# Islamorada Bonefish on Fly



## I Heart Big Ugglies (Oct 5, 2017)

Hello everyone,

I am headed down to Islamorada for four day's with one goal in mind... A bonefish on fly. Bucket list fish for me! 

I am not asking for locations but simply asking for a better understanding. I fished Islamorada for 2 days once before and didn't even see a bonefish. We fished ocean-side and bay-side. Fished the incoming on that flats and as the tide rose ended up fishing the mangrove shorelines. 

What is the best tide stage for bonefish? On this tide phase where would you position yourself? Depth to be fishing? (I think maybe we were staying too shallow)? What to look for?
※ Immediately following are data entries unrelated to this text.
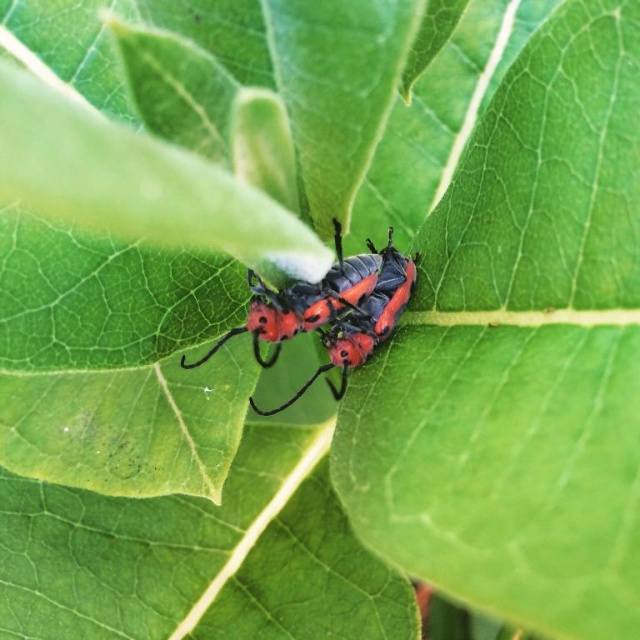 You are an entomologist observing the scene. You need to determine the relative positions of the green matte leaf at center and the shiny red beetle at center. Which object is positioned to the right of the other?

The green matte leaf at center is to the right of the shiny red beetle at center, so the shiny red beetle at center is to the left of the green matte leaf at center.

You are an entomologist observing the green matte leaf at center and the shiny red beetle at center. From your vantage point, which object is closer to you?

The green matte leaf at center is closer to you because it is in front of the shiny red beetle at center. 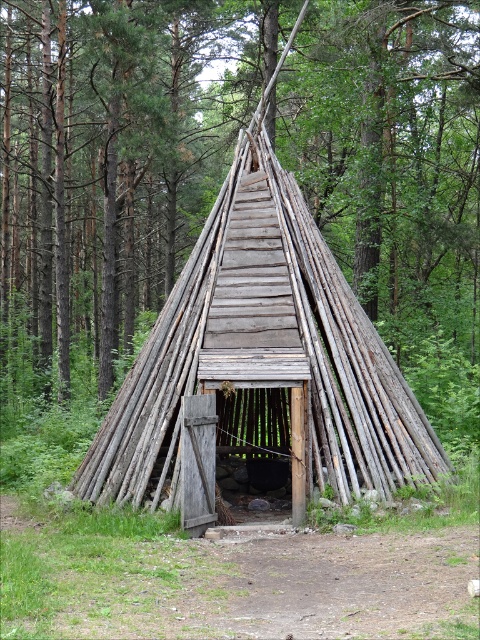 Question: Does wooden hut at center have a larger size compared to weathered wood hut at center?

Choices:
 (A) yes
 (B) no

Answer: (A)

Question: Can you confirm if wooden hut at center is positioned above weathered wood hut at center?

Choices:
 (A) no
 (B) yes

Answer: (B)

Question: Is wooden hut at center smaller than weathered wood hut at center?

Choices:
 (A) yes
 (B) no

Answer: (B)

Question: Which object appears closest to the camera in this image?

Choices:
 (A) weathered wood hut at center
 (B) wooden hut at center

Answer: (A)

Question: Which object is closer to the camera taking this photo?

Choices:
 (A) weathered wood hut at center
 (B) wooden hut at center

Answer: (A)

Question: Which of the following is the closest to the observer?

Choices:
 (A) weathered wood hut at center
 (B) wooden hut at center

Answer: (A) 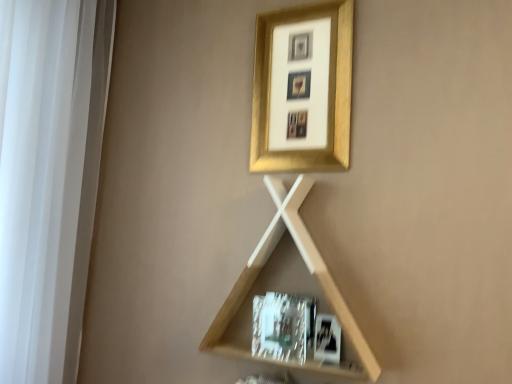 Question: From a real-world perspective, is white fabric at left positioned above or below metallic silver picture frame at lower right, the second picture frame in the back-to-front sequence?

Choices:
 (A) above
 (B) below

Answer: (A)

Question: Visually, is white fabric at left positioned to the left or to the right of metallic silver picture frame at lower right, which is the first picture frame from bottom to top?

Choices:
 (A) left
 (B) right

Answer: (A)

Question: Estimate the real-world distances between objects in this image. Which object is farther from the white fabric at left?

Choices:
 (A) metallic silver picture frame at lower right, the 1th picture frame when ordered from front to back
 (B) light wood/texture shelf at center
 (C) gold metallic picture frame at upper center, the 2th picture frame in the bottom-to-top sequence

Answer: (A)

Question: Estimate the real-world distances between objects in this image. Which object is closer to the white fabric at left?

Choices:
 (A) light wood/texture shelf at center
 (B) gold metallic picture frame at upper center, the 2th picture frame in the bottom-to-top sequence
 (C) metallic silver picture frame at lower right, which is the first picture frame from bottom to top

Answer: (A) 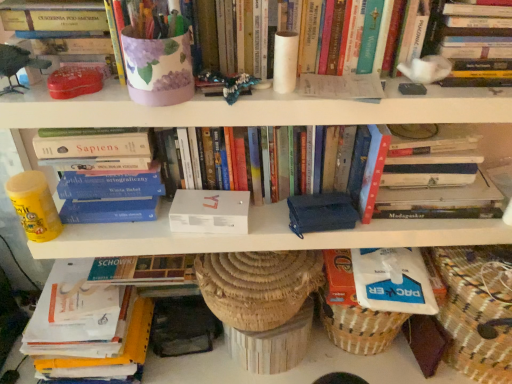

Basically any tips you guys have for a totally novice Bonefish fly-fisherman.
Thanks


----------



## Flatbroke426 (May 5, 2018)

The bonefish in Islamorada are probably the most educated bonefish in the world. They are big and have all been thrown at. As far as depths it all depends on the flat. They have their own personalities. Shell Key Fish are the biggest but the hardest to fool. The farther back you get into the park the easier they are fool. 1 to 2 ft depths is a great starting place. as far as ocean side they tend to hug the beaches close down around long Key State Park. If you come North to Key Largo the fish are a bit calmer.


----------